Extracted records
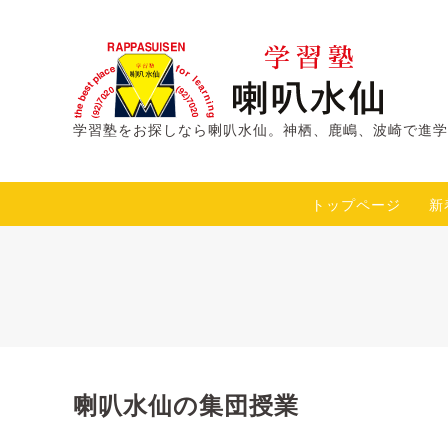
学習塾をお探しなら喇叭水仙。神栖、鹿嶋、波崎で進学
トップページ
新
喇叭水仙の集団授業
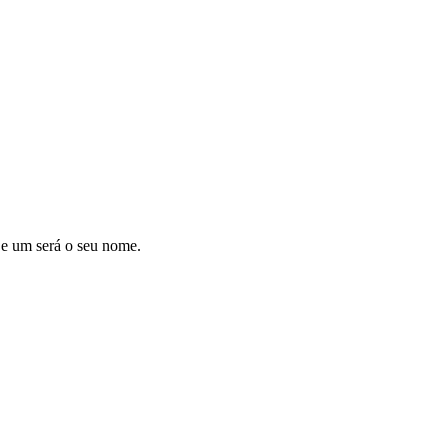
, e um será o seu nome.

→ **YOUR INSTRUCTIONS**: For the entries above, return an exact copy that omits the images.

→ **ANSWER BELOW**:
学習塾をお探しなら喇叭水仙。神栖、鹿嶋、波崎で進学
トップページ
新
喇叭水仙の集団授業
, e um será o seu nome.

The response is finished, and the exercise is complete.